The time and effort that is required in order to begin to do anything in virtual reality, remains a major obstacle to wider adoption of VR. At that time, as enhancements of equipment have and will continue to reduce them still have a “problem area”, which is a pure software part of the equation: select and download VR games.
One thing that is more understandable, is that small window of time between when the players put on the headset and when they really start to get pleasure from, can make this game a virtual reality much more attractive. This is one reason why such a steady Beat Saber audience — she has very little time before the start of the game; it is literally about 20 seconds between menus and select the song you want to play.
On the other hand, a game like Robo Recall: Unplugged, is busy showing logos of players and headpieces by the time when the player Beat Saber was already immersed in the gameplay. Robo Recall takes about a half minute(!), in the best case, to allow the gamer to play. It is more than four times longer. Here is a comparison in real time:
Thus, you can say, “Well, even in games without virtual reality there is a menu and loading time”. A distinctive feature is that while in virtual reality, you put on the headset on the eye in the real world. Therefore, waiting for the download non-VR games on your computer, for example you can check your smartphone or go to the kitchen and pour yourself a Cup of tea, while in VR, you’re just standing, doing nothing.

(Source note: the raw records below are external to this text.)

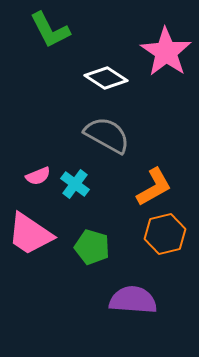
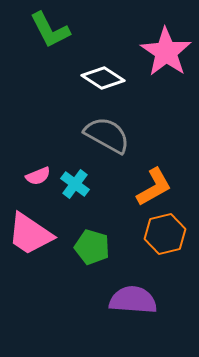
white diamond: moved 3 px left
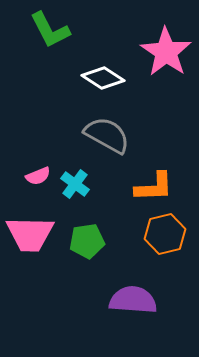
orange L-shape: rotated 27 degrees clockwise
pink trapezoid: rotated 33 degrees counterclockwise
green pentagon: moved 5 px left, 6 px up; rotated 24 degrees counterclockwise
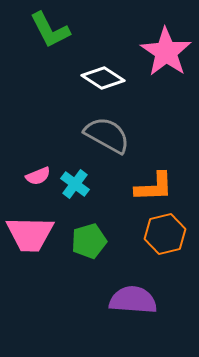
green pentagon: moved 2 px right; rotated 8 degrees counterclockwise
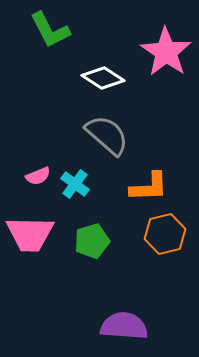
gray semicircle: rotated 12 degrees clockwise
orange L-shape: moved 5 px left
green pentagon: moved 3 px right
purple semicircle: moved 9 px left, 26 px down
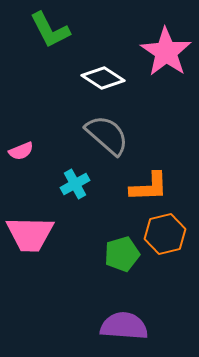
pink semicircle: moved 17 px left, 25 px up
cyan cross: rotated 24 degrees clockwise
green pentagon: moved 30 px right, 13 px down
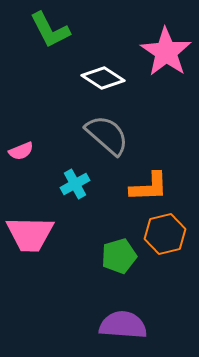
green pentagon: moved 3 px left, 2 px down
purple semicircle: moved 1 px left, 1 px up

Thus, the fix for this problem here seems pretty obvious, and it allows you to separate the boring downloading and selection from the actual wearing of the headset. Ideally, players should be able to run and control their game without a headset until, until the game is ready to start.
This does not mean that each game should be or even can be like Beat Saber; it is an easy arcade game that does not need to download complicated levels such as Robo Recall. But it’s not that boot time should be less. The fact that many games can significantly reduce the waiting time, being structured in such a way that the initial “administrative” tasks, and loading to happen before the player wearing the headset.

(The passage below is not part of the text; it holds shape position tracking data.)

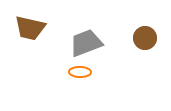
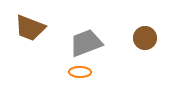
brown trapezoid: rotated 8 degrees clockwise
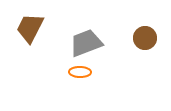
brown trapezoid: rotated 96 degrees clockwise
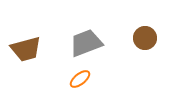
brown trapezoid: moved 4 px left, 21 px down; rotated 132 degrees counterclockwise
orange ellipse: moved 7 px down; rotated 40 degrees counterclockwise
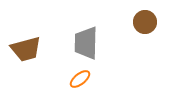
brown circle: moved 16 px up
gray trapezoid: rotated 68 degrees counterclockwise
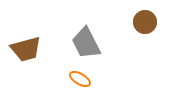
gray trapezoid: rotated 28 degrees counterclockwise
orange ellipse: rotated 70 degrees clockwise
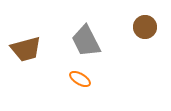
brown circle: moved 5 px down
gray trapezoid: moved 2 px up
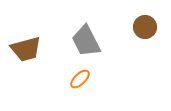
orange ellipse: rotated 75 degrees counterclockwise
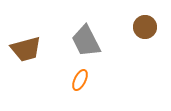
orange ellipse: moved 1 px down; rotated 20 degrees counterclockwise
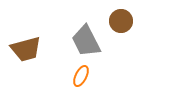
brown circle: moved 24 px left, 6 px up
orange ellipse: moved 1 px right, 4 px up
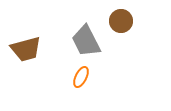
orange ellipse: moved 1 px down
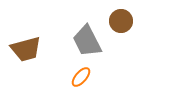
gray trapezoid: moved 1 px right
orange ellipse: rotated 15 degrees clockwise
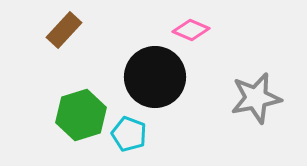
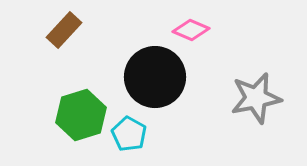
cyan pentagon: rotated 8 degrees clockwise
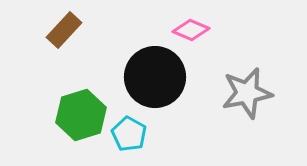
gray star: moved 9 px left, 5 px up
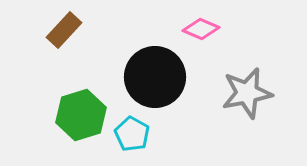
pink diamond: moved 10 px right, 1 px up
cyan pentagon: moved 3 px right
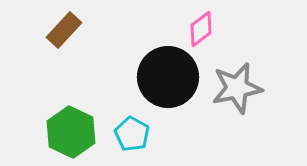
pink diamond: rotated 60 degrees counterclockwise
black circle: moved 13 px right
gray star: moved 10 px left, 5 px up
green hexagon: moved 10 px left, 17 px down; rotated 18 degrees counterclockwise
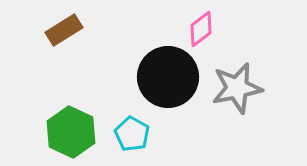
brown rectangle: rotated 15 degrees clockwise
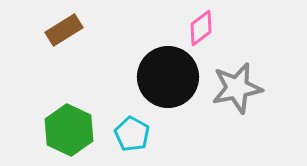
pink diamond: moved 1 px up
green hexagon: moved 2 px left, 2 px up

Running games outside of the headset is already possible on all platforms, and this can reduce the waiting time. But what should be possible is for the players many primaries before the game, via the phone or computer long before they really need to wear the headset. Instead of having to wear a headset and get the message “Press any key to see boot menu”, players should be asked to “Press any button to begin play.”
And Yes, it’s understandable that a game like Robo Recall, uses his scope advanced level (office) as a means of immersing players in a virtual world, and it’s great. But the download this space can definitely happen before the headset is worn, and perhaps it could be optional to players who know exactly what they want to do in the game (i.e., load a certain level), could do this out of the headset is as easy as wearing it.

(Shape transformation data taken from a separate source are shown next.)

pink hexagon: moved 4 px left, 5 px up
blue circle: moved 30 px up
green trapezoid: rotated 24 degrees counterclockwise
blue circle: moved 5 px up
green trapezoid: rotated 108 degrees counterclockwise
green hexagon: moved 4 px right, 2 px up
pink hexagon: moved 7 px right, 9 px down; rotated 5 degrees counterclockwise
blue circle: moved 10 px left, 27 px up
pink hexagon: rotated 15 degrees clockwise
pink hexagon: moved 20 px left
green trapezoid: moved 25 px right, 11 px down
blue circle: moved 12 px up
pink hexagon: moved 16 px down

In addition, if it is the time of choice and the boot was separated from the actual wearing the headset, it could be distributed with the other, “preparing for virtual reality”, which inevitably must be made, for example, moving items out of the play space, the closure of other PC applications. (if you’re using a PC VR), checking the phone for important notices before diving into a long session.
When it comes to the scale of a minute or two, it is easy to dismiss this as “unimportant”, but it really makes a difference. Imagine for a moment that every time you want to check or send a text message from your phone, messenger downloaded 60 seconds instead of 1 second. Uncomfortable, isn’t it?!
There is a nonlinear relationship between how much time something needs to be done, and how people will use it. It is therefore important to ask: if, from the moment when the user puts on headset to when it actually plays, it takes 60 to 120 seconds, how often he will do it than if it was 10 seconds. Or 5. Or 1?
Rethinking the user experience before the users wear the headset, and how the game should be built around it — is a key area with huge untapped potential to solve this problem.